I'm familiar with some of those quests from New Vegas, and I enjoyed them.
We're not in spoilers so I cannot offer specific examples, but I would have to say that, if "alternate ways to skin a cat" is the measure of a "good Fallout game" then there is nothing deficient about FO4. I've found that many times a scenario can be resolved in at least three dramatically differing ways. Not every one of them that is for sure. Many (if not most) quests have only one way to finish them: kill the boss. But then that was also true of NV: many if not most quests have one way to finish them: kill something (if not everyone) and/or get an item and do something with it. Without an actual tabulation of all the quests, I'm not convinced by the argument that a qualitative or statistically "real" change has actually been made here. It is true that, quests with so many chunks of modularized "decision-tree" dialogue and such clear "To use your CHA to solve this problem Choose A; To use your STR to solve this problem Choose B . . ." seem to be notably absent from the game.

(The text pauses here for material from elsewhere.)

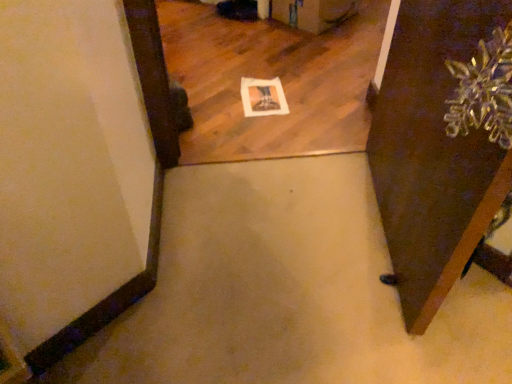 Locate an element on the screen. This screenshot has width=512, height=384. free spot to the left of brown wooden door at lower right is located at coordinates (x=268, y=238). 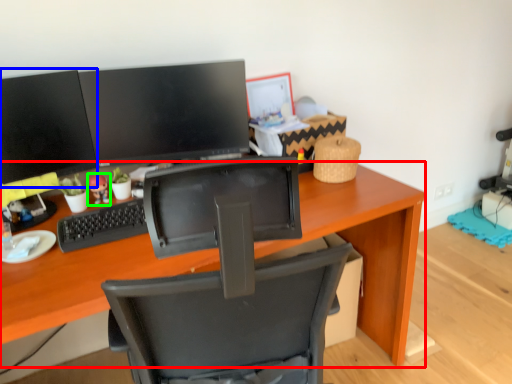 Question: Based on their relative distances, which object is nearer to desk (highlighted by a red box)? Choose from computer monitor (highlighted by a blue box) and toy (highlighted by a green box).

Choices:
 (A) computer monitor
 (B) toy

Answer: (A) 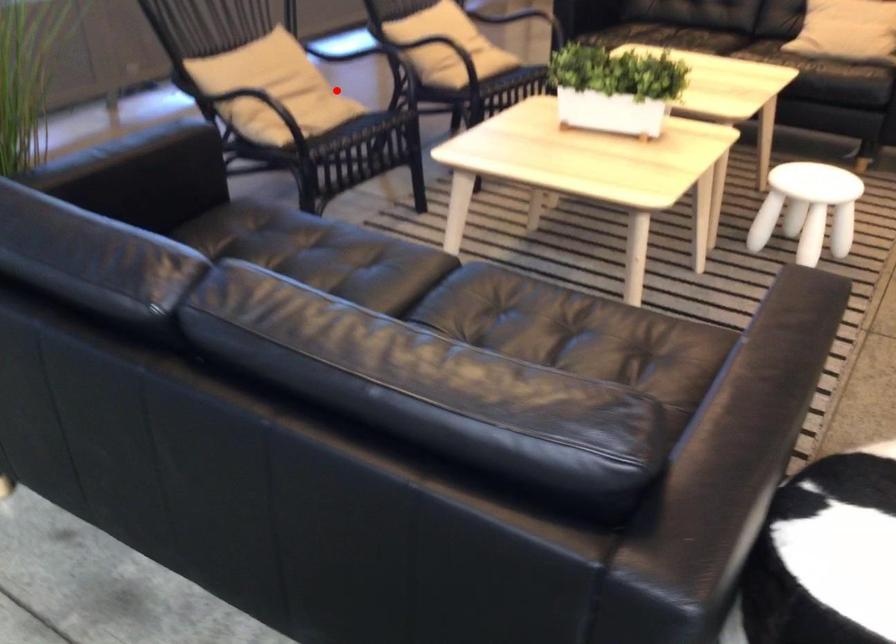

But lets be totally honest: those types of modularized decision-tree dialogues were gamey. I'm a gamer so I don't think that is a "bad" thing. Some of the greatest fun in games I've ever played was largely mediated in these types of "story-book, decision-tree" designs; such designs are classic and timeless and Obsidian did a great job with it. But it is also cliche and old style and it does not lend itself to the sort of overall feeling Bethesda it seems clear has been striving for since at least Skyrim: beguiling and immersive.
When you are in the heat of a stressful discussion, or tense negotiations in real life, you will never even get a dialogue wheel, much less a storyboard summary of what choices you can make, which of your talents it will depend on and the chance you'll succeed. The changes to the dialogues, social interactions, quests, and decision-consequence dynamics are, I think better thought of as a conscious decision to make their games more immersive, beguiling, gripping and poignant, i.e., more naturalistic if not more realistic. To the extent that you are anolyzing, strategizing and generally acting and thinking like a gamer, the intent I think is to make you less aware of that and to help you do all of that under the surface while you "take on the role" of your character more.
I'm not sure it is a full fledged success, but I think it accomplishes these primary objectives of a "roleplaying game" and of a "Fallout game" at least as well as its predecessors if not better.
The removal of INT from dialogues and the removal of SCIENCE checks was a loss, but on the whole a relatively minor one and especially considering what we gained. If memory serves, what those functions had a tendency to do was to make INT overpowered and to undermine the importance of CHA. I think it is justifiable that CHA is the primary mediator of most social dialogues, though a few INT checks or checks in which the effects of CHA were moderated by INT would have been nice. I can easily recognize however that the apparent facility of including such elements in the design may have a dramatic 'rippling' effect on the game and can thus justify not doing it. On the whole it does not diminish the game judged on its own merits, it is simply a point on which invidious comparisons can be made. The lack of such things does not "harm" the game, it merely serves as "ammunition" for complaints; at least that is how it seems to me.